Oh so long ago, back when I was a fan of, as opposed to a contributor to, this site, we featured Ithaca’s debut The Language of Injury as an album of the month chat, and I distinctly remember listening to that episode and feeling compelled to immediately dive into it. Needless to say, I was not disappointed, and Ithaca have been on my radar ever since. Now, three years later in a world that seems completely and utterly different, the South London metalcore hotshots return with a new fire, new perspectives and a whole lot more to say on They Fear Us. It’s the Rawring 20’s, y’all.

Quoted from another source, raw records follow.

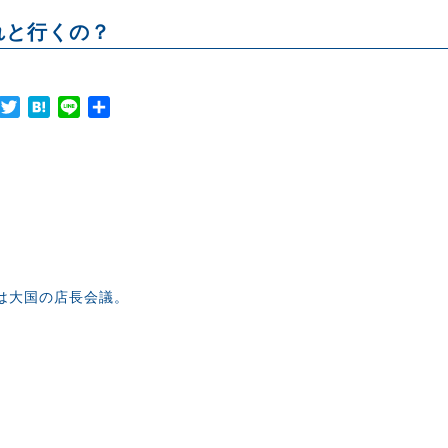
れと行くの？
Facebook
Twitter
Hatena
Line
共
有
は大国の店長会議。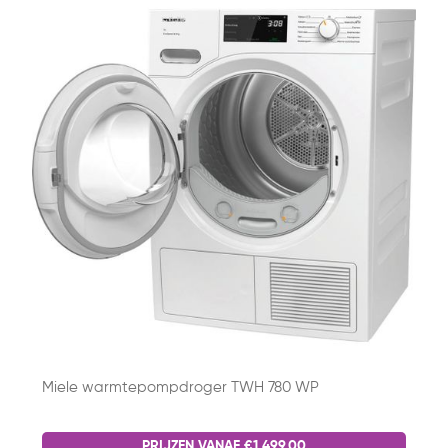
Miele warmtepompdroger TWH 780 WP
PRIJZEN VANAF €1.499,00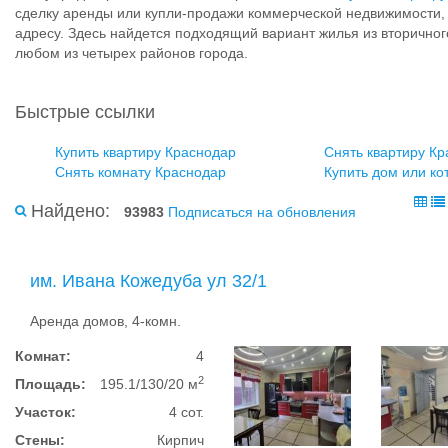
сделку аренды или купли-продажи коммерческой недвижимости, с
адресу. Здесь найдется подходящий вариант жилья из вторичног
любом из четырех районов города.
Быстрые ссылки
Купить квартиру Краснодар
Снять квартиру К
Снять комнату Краснодар
Купить дом или ко
Найдено:
93983
Подписаться на обновления
им. Ивана Кожедуба ул 32/1
Аренда домов, 4-комн.
Комнат:
4
2
Площадь:
195.1/130/20 м
Участок:
4 сот.
Стены:
Кирпич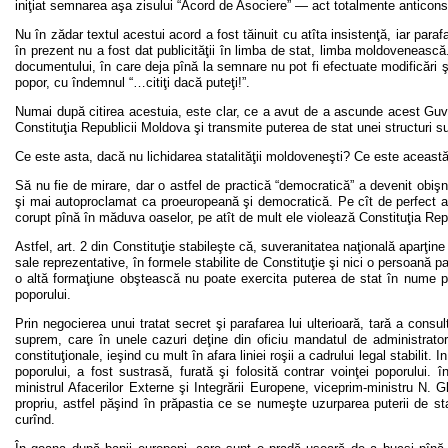
iniţiat semnarea aşa zisului “Acord de Asociere” — act totalmente anticonst
Nu în zădar textul acestui acord a fost tăinuit cu atîta insistenţă, iar para
în prezent nu a fost dat publicităţii în limba de stat, limba moldoveneas
documentului, în care deja pînă la semnare nu pot fi efectuate modificări şi
popor, cu îndemnul “…citiţi dacă puteţi!”.
Numai după citirea acestuia, este clar, ce a avut de a ascunde acest Guve
Constituţia Republicii Moldova şi transmite puterea de stat unei structuri su
Ce este asta, dacă nu lichidarea statalităţii moldoveneşti? Ce este această
Să nu fie de mirare, dar o astfel de practică “democratică” a devenit obişnu
şi mai autoproclamat ca proeuropeană şi democratică. Pe cît de perfect ace
corupt pînă în măduva oaselor, pe atît de mult ele violează Constituţia Repub
Astfel, art. 2 din Constituţie stabileşte că, suveranitatea naţională aparţin
sale reprezentative, în formele stabilite de Constituţie şi nici o persoană par
o altă formaţiune obştească nu poate exercita puterea de stat în nume pr
poporului.
Prin negocierea unui tratat secret şi parafarea lui ulterioară, tară a consu
suprem, care în unele cazuri deţine din oficiu mandatul de administrator a
constituţionale, ieşind cu mult în afara liniei roşii a cadrului legal stabilit
poporului, a fost sustrasă, furată şi folosită contrar voinţei poporului.
ministrul Afacerilor Externe şi Integrării Europene, viceprim-ministru N. 
propriu, astfel păşind în prăpastia ce se numeşte uzurparea puterii de st
curînd.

The road from where they began to where they are now has been a rocky one for Ithaca, for reasons that you can probably imagine and for ones that maybe you didn’t. There is an excellent writeup of the band in the Guardian that I’ll do my damnedest not to steal *too* much from, but suffice to say that between trauma, loss, death threats, Nazi problems, racism and mental health struggles, The Language of Injury ended up being a dark and vicious album, chock full of animalistic aggression in the way you would imagine a metalcore band would be, but spurred on by the righteousness of those who society puts down. However, what immediately separated Ithaca from the pack, besides their weaponization of the prejudice they have endured for daring to both exist in a musical space as who they are and demanding more of the rest of their contemporaries, is the band’s deft use of lush, open space and almost catchy pop sensibilities. On They Fear Us, the quintet double down on the melodies and incorporate elements of blackgaze, 80’s power pop and even a touch of prog here and there to diversify their sound, all without losing the crunchy riff, ass-beating breakdowns and wild panic chords that keep them tethered to their roots. It is an album that represents a pretty significant shift in sound for the band towards something on the more accessible side of the spectrum, but one that shouldn’t be unfamiliar (or unwelcome, for that matter) for anyone who has been paying attention to Ithaca.
In truth, the largest different between The Language of Injury and They Fear Us isn’t even in the influences or even the songwriting on display: it’s all about the attitude, and there has been a huge shift in attitude in the band in the past three years. The Language of Injury is an album that strikes back, like an animal caught in a cage. It is an album that is a reaction to all of the hurt the band has been through. Don’t get me wrong: it’s great, and it was the album that the band needed to make at the time, but They Fear Us is completely different in tone. This is a band that is punching up, taking the first shot, not waiting around to get hurt and then defending themselves. There is a noticeable swagger to the way that Djamila Azzouz delivers her vocals (and in the content of the lyrics themselves) that was not present on their earlier material. The guitars are so much more nuanced and feature a lot more groove, melody and technique. There’s so much more confidence and bravado in these songs that the effect is entirely infectious. The one-two-punch of “In the Way” and “The Future Says Thank You” that opens They Fear Us features the lockstep double bass drum/guitar riffs that exemplifies the band’s metalcore roots, but the addition of, and greater focus on, clean singing and the increase in guitar acrobatics in the riffs shows how much time and effort the band has spent honing their skills, to say nothing of the gorgeous, spacious ambience that has become much more prominent in their sound. They Fear Us is an album that is as much spin kicks and picking up the spare change as it is quiet introspection and slow jamming, all without any sacrifices.
“…a lot of people who make the kind of music we make are just not on our level,” boasts Azzouz in the aforementioned Guardian piece, and you know what? She’s right and she should say it. Ithaca are one of only a handful of bands who are holding down the metalcore fort while staying true to the message and ambition that once drove the genre, all while being unapologetically themselves. These are voices that we need, crucially, in metal to keep it alive, thriving, moving forward and a force for good in the world. They Fear Us is an album that perfectly encapsulates this point, and hopefully I won’t jinx it by saying it’s only going to go up from here for Ithaca.